Computational Biology Solutions to Identify Enhancers-target Gene Pairs

Abstract

Enhancers are non-coding regulatory elements that are distant from their target gene. Their characterization still remains elusive especially due to challenges in achieving a comprehensive pairing of enhancers and target genes. A number of computational biology solutions have been proposed to address this problem leveraging the increasing availability of functional genomics data and the improved mechanistic understanding of enhancer action. In this review we focus on computational methods for genome-wide definition of enhancer-target gene pairs. We outline the different classes of methods, as well as their main advantages and limitations. The types of information integrated by each method, along with details on their applicability are presented and discussed. We especially highlight the technical challenges that are still unresolved and hamper the effective achievement of a satisfactory and comprehensive solution. We expect this field will keep evolving in the coming years due to the ever-growing availability of data and increasing insights into enhancers crucial role in regulating genome functionality.

Fig. 1

Timeline of the enhancer-target gene pairing algorithms. The main methods described in the review (tool name in bold, if defined) are listed to highlight the timeline of their publication over the years (horizontal axis).

Fig. 2

Features used in ETG pairing tools. The figure summarizes the main types of features used to define ETG pairs by the tools discussed in this review. For each feature, its respective frequency (y-axis, number of methods) and first adoption by the tools discussed in this review (x-axis, year) is reported. The size of each dot is also proportional to the frequency (number of methods). The colors represent the category of the data: genomic annotations independent to cell type (dark green); epigenomics data (orange); transcriptomic data (mauve).

Fig. 3

Main classes of ETG pairing methods. The cartoon highlights the main principles underlying the four main classes of ETG pairing methods as discussed in this review. (a) Correlation-based methods are centered on assessing the correlation between activity of individual enhancer-promoter pairs across multiple cell types. Their activity is measured by one or more types of functional epigenomics or transcriptomics data. (b) Supervised learning-based methods instead build a predictor based on a known set of true positive and negative ETG pairs.
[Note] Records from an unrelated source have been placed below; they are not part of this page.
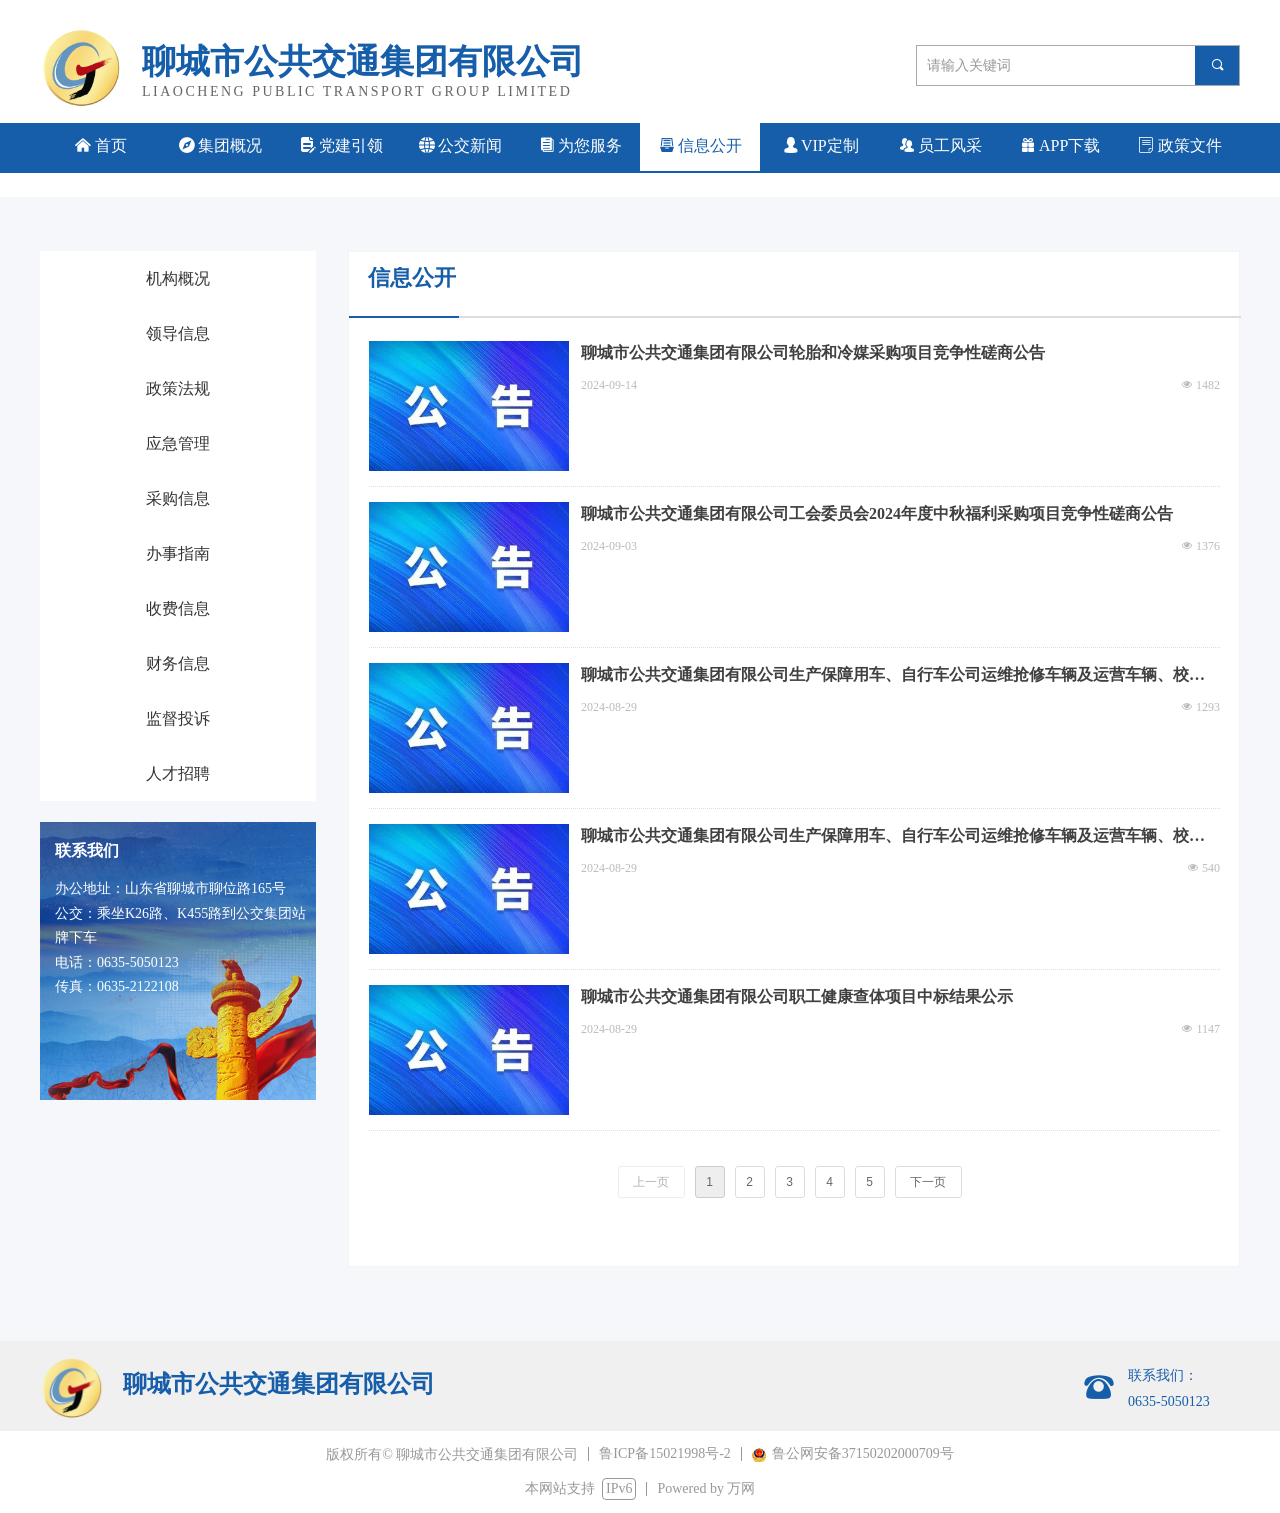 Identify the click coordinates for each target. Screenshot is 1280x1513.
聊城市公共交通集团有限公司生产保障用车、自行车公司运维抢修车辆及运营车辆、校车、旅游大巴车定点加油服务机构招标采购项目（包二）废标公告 (885, 837)
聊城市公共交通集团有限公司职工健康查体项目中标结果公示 (797, 996)
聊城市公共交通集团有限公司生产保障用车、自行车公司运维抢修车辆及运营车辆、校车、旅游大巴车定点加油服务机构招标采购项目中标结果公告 (885, 676)
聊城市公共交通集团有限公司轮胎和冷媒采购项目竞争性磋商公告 (813, 352)
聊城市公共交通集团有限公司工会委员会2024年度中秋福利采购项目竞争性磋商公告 (877, 513) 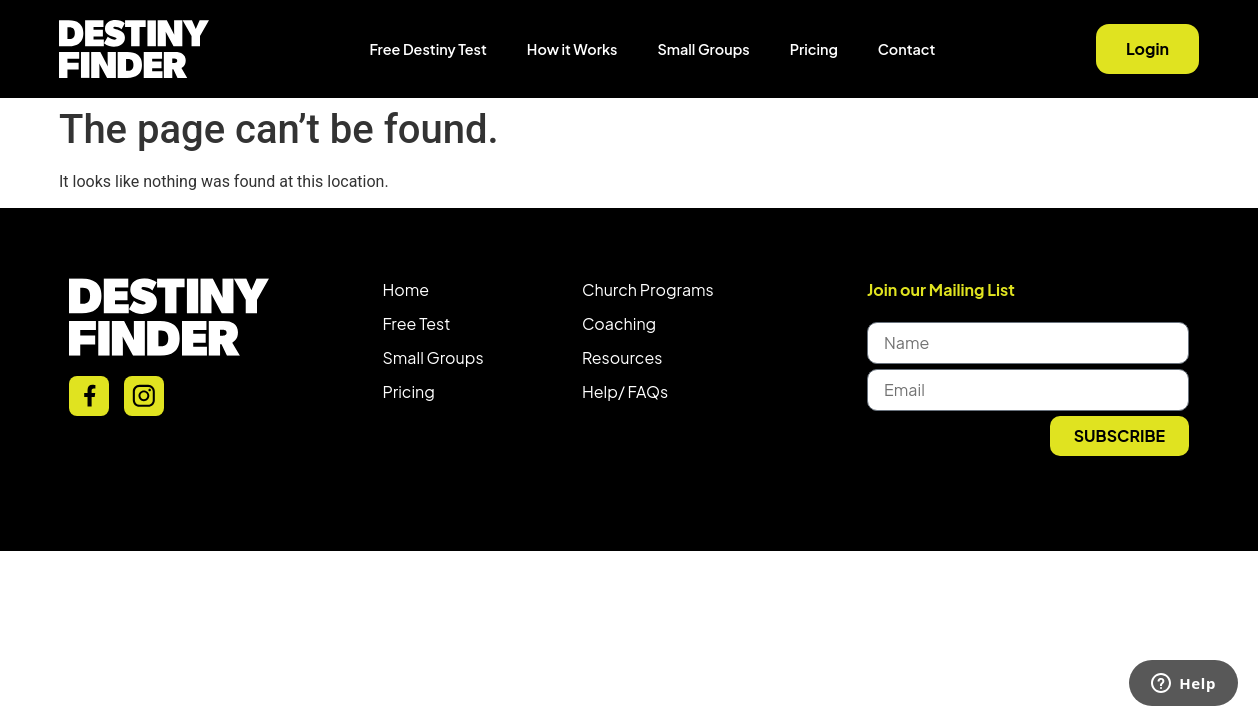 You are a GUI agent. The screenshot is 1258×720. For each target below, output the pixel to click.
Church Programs (648, 289)
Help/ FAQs (625, 391)
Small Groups (703, 49)
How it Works (572, 49)
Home (406, 289)
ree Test (420, 323)
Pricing (814, 49)
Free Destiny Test (428, 49)
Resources (622, 357)
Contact (907, 49)
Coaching (619, 323) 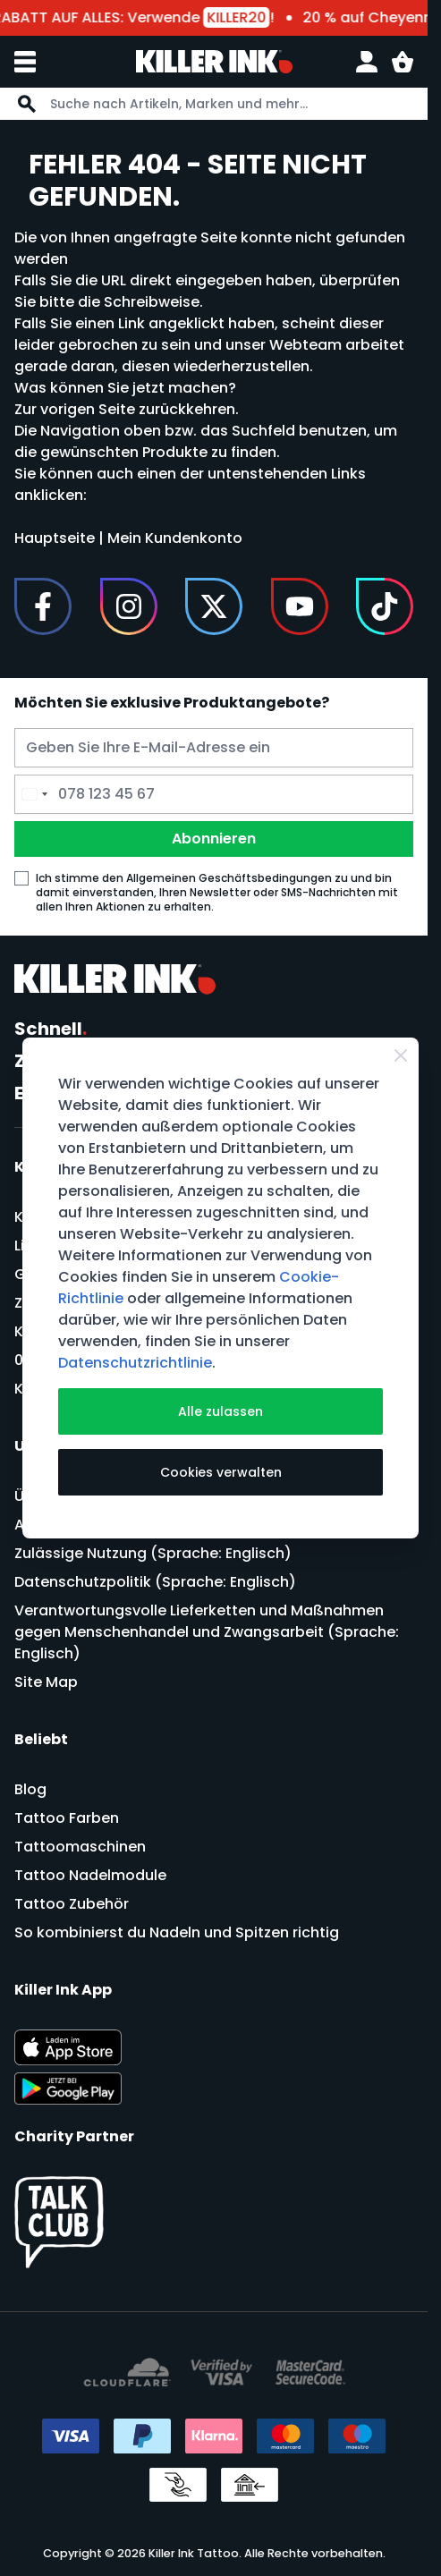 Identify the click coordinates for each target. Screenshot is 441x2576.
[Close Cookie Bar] (400, 1055)
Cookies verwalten (221, 1472)
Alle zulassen (220, 1411)
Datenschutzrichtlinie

For each of these, several features (e.g. functional genomics data) are considered to describe enhancers and promoters activity across multiple cell types. These can also be enriched with other features directly associated to the ETG pair, such as their genomic distance or synteny conservation. (c) Regression-based methods are simultaneously assessing the quantitative contribution to a promoter activity by multiple enhancers within the considered genomic window. These methods leverage a large number of genomic features and functional data. Regression methods can provide a weight for the contribution of individual enhancers (represented by ETG pairing lines of different thickness in the cartoon). (d) Score-based methods integrate into a single quantitative score information from a large set of genomic features and functional data. The score is quantifying the strength of individual ETG pairs. In the cartoons for all methods enhancers and promoters are represented as boxes labelled as “E” or “P”, respectively. TSS is marked with an arrow. Colored (purple or green) curves are used to represent quantitative functional genomics data used to infer the activity level of enhancers or promoters, respectively. They are meant to hint the peaks of various intensity that would be associated to such features in genomics data such as ChIP-seq.